Vous comprendrez que, si, comme il est à craindre, l’amendement du Gouvernement que vous nous avez annoncé ne prenait pas en compte les inquiétudes ci-dessus évoquées, les nouvelles annonces relatives au Contrat financier de mandature s’y ajoutant, la loi de finances 2018 pourrait être dévastatrice pour nombre de nos communes, donc pour les 5 millions de nos concitoyens les plus humbles qui y résident.

Nous avons de notre côté pris l’engagement de porter auprès des institutions publiques les espoirs des acteurs de la politique de la ville (élus, acteurs du monde associatif, social et économique, etc.) tels qu’exprimés par « l’appel de Grigny » d’octobre dernier que l’État a indiqué avoir entendu.
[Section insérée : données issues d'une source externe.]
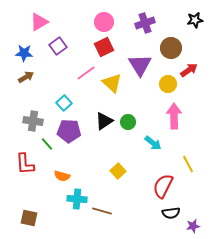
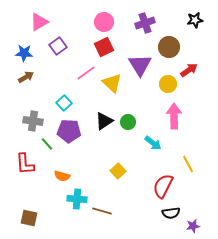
brown circle: moved 2 px left, 1 px up
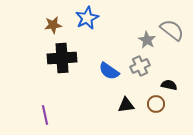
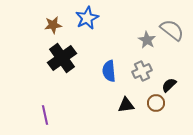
black cross: rotated 32 degrees counterclockwise
gray cross: moved 2 px right, 5 px down
blue semicircle: rotated 50 degrees clockwise
black semicircle: rotated 56 degrees counterclockwise
brown circle: moved 1 px up
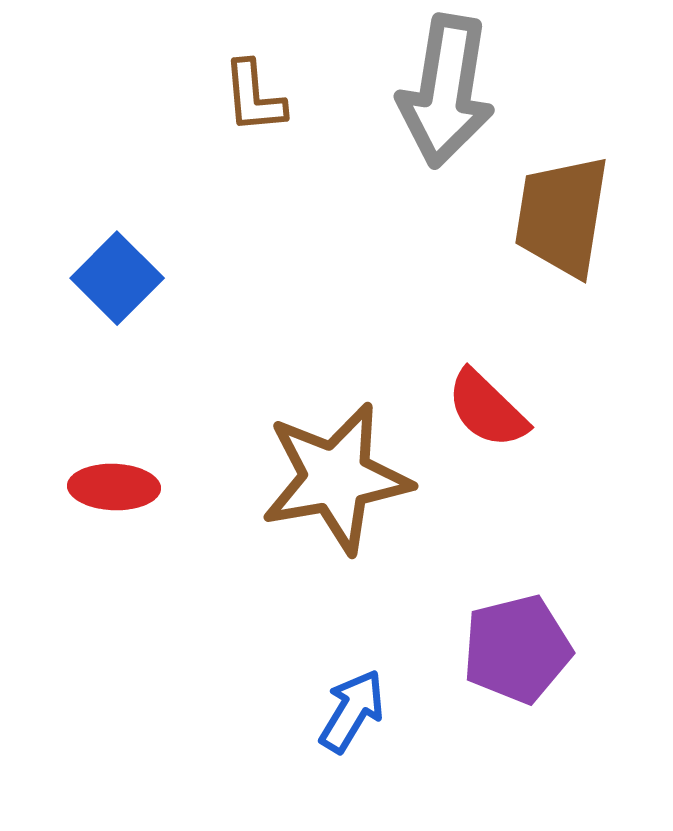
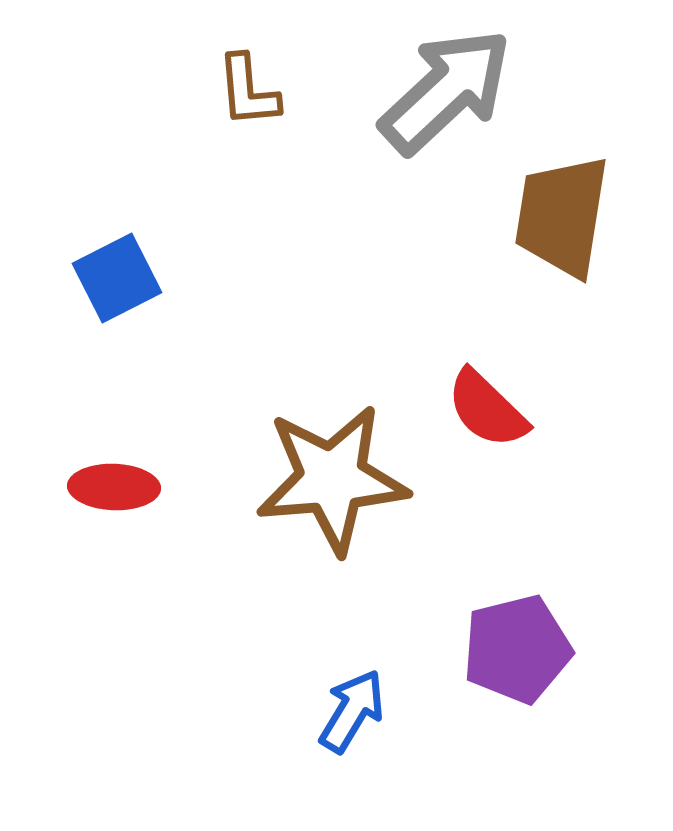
gray arrow: rotated 142 degrees counterclockwise
brown L-shape: moved 6 px left, 6 px up
blue square: rotated 18 degrees clockwise
brown star: moved 4 px left, 1 px down; rotated 5 degrees clockwise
Nous espérons donc en urgence, car cela ne peut se faire qu’au travers de la loi de finances, et non par quelque promesse de solution à imaginer ultérieurement par voie règlementaire, un effort de solidarité nationale en faveur des collectivités accueillant des QPV, combinant :

  • des effets sur les dotations, la péréquation, le logement social, la rénovation urbaine et l’accompagnement social ;
  • des effets sur les modalités de calcul de la progression positive des dépenses de fonctionnement excluant les charges liées à la politique de la ville et l’accompagnement des résidents des QPV.

Comme nous en avons pris l’engagement en réponse la proposition de Monsieur le Président de la République, nous demeurons disposés à « co-construire » la « nouvelle saison » de la politique de la ville. Un travail partagé autour des points soulevés par la présente peut être l’occasion de la concrétisation de cette volonté.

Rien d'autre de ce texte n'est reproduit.